Today I am also happy for girls' weekends spent visiting grandpa.  Little Meems and I packed up the dog and the family truckster and headed to Staunton this weekend to visit my dad, who was playing bachelor because my mom was out of town.  This is a man who had just spent two weeks abroad, and I'm sure had a boat load of things he needed to get done, but he put them all on hold for his daughter and granddaughter.  He even got roped into doing a fundraiser "fun run" for CASA with us on Saturday morning.  But I think he had fun.  I do know his daughter enjoyed it.  His granddaughter, well, she beamed from ear to ear.  Little girl is lucky to have 4 wonderful grandparents.  And, little girl stumbled upon something she loved - running - as she managed to totally dust us.  

Happy for happy memories!

Little Meems was thrilled she and Pop Pop had matching shoes!

My inspiration.

Super runner...

...super girl.



Friday, October 26, 2012

Kid-Sized


It has happened.  My son has overtaken me in size.  Just shoe size for now, but if the length of his shorts is any indication, it won’t be long until the size swap is complete.

I recently bought some Converse All-Star gray low-rise sneakers.  When I brought them home I laid them on the kitchen table.  A little while later, my son appears, wearing the shoes, thanking me.

“I really like these.  I never thought about gray, but it’s kinda’ cool!”

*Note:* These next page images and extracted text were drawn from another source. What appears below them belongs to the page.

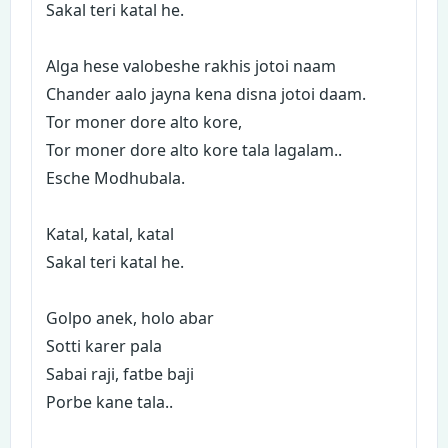
Sakal teri katal he.
Alga hese valobeshe rakhis jotoi naam
Chander aalo jayna kena disna jotoi daam.
Tor moner dore alto kore,
Tor moner dore alto kore tala lagalam..
Esche Modhubala.
Katal, katal, katal
Sakal teri katal he.
Golpo anek, holo abar
Sotti karer pala
Sabai raji, fatbe baji
Porbe kane tala..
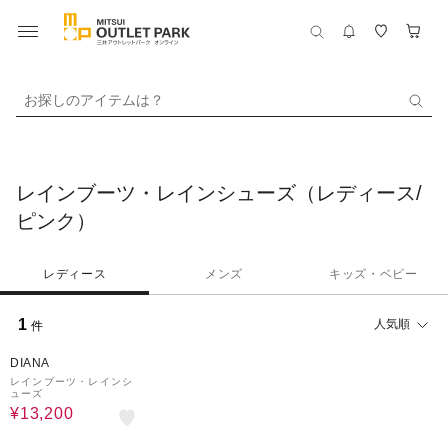
お探しのアイテムは？
レインブーツ・レインシューズ（レディース/
ピンク）
レディース
メンズ
キッズ・ベビー
1
人気順
件
20%OFF
DIANA
レインブーツ・レインシ
ューズ
¥13,200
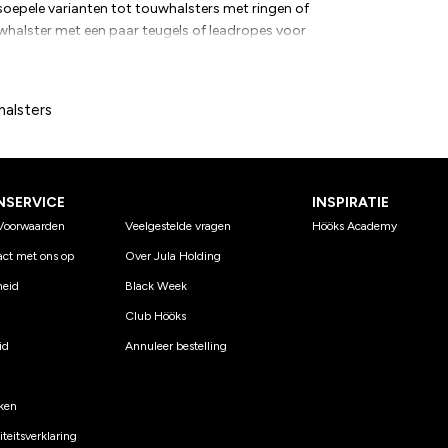
 soepele varianten tot touwhalsters met ringen of
whalster met een paar teugels of leadropes voor
ng met je paard. Onze touwhalsters zijn gemaakt
 ons assortiment en vind de perfecte halster voor
alsters
NSERVICE
INSPIRATIE
Voorwaarden
Veelgestelde vragen
Hööks Academy
ct met ons op
Over Jula Holding
eid
Black Week
Club Hööks
id
Annuleer bestelling
ken
teitsverklaring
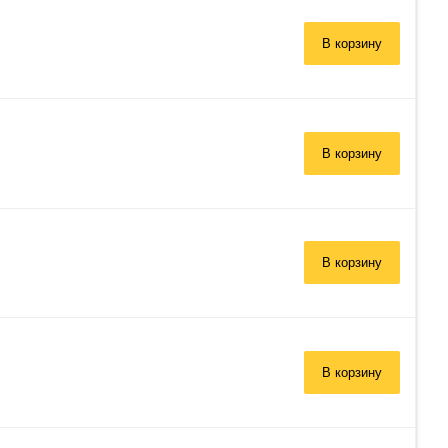
В корзину
 заказ»
В корзину
В корзину
В корзину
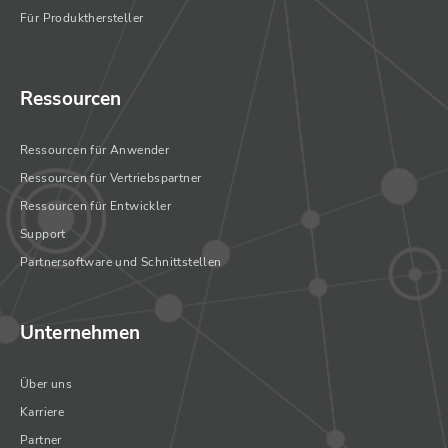
Für Produkthersteller
Ressourcen
Ressourcen für Anwender
Ressourcen für Vertriebspartner
Ressourcen für Entwickler
Support
Partnersoftware und Schnittstellen
Unternehmen
Über uns
Karriere
Partner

As I love the little guy too much, I actually considered going along with it and pretending they were a surprise gift for him.  Alas, I really wanted those things, and had finally bitten the bullet and bought them.

I explained that actually, they were for me.  Luckily, he wasn’t too upset.  But I knew he liked them (let’s be clear, the kid likes shoes.  period.).

“Maybe we can share them!  They’ll be yours, but maybe I can borrow them sometimes.”

Um.  No, little guy.  Boys don’t share clothes with their moms.  Luckily, I could tell he thought it sounded a little awkward as soon as he said it.  Also, I’ve seen your shoes, and I’ve smelled your feet and I wash your socks.  Your laces are frayed and somehow you’ve lost all the insoles, and then there’s this.
These are black suede shoes.  That were put away wet and developed a white, furry fungus that he thought was frost.  In May.

Remember?

“Well, I’m sure you’d rather pick out something for yourself, so let’s do that, OK?”

Never one to turn down the promise of new shoes, he agreed.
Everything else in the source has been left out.